▶ [Assignment]: An exact transcription of the listing, without its images, is what the answer must contain.

▶ [Exercise data]:
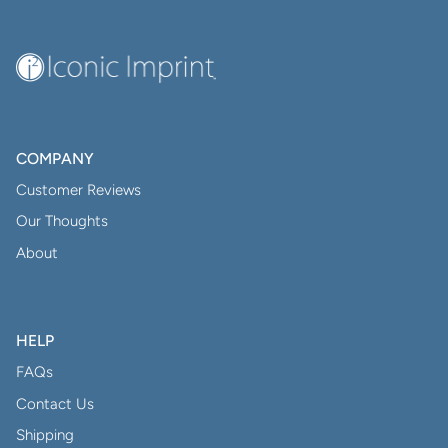
COMPANY
Customer Reviews
Our Thoughts
About
HELP
FAQs
Contact Us
Shipping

▶ [Task response]:
COMPANY
Customer Reviews
Our Thoughts
About
HELP
FAQs
Contact Us
Shipping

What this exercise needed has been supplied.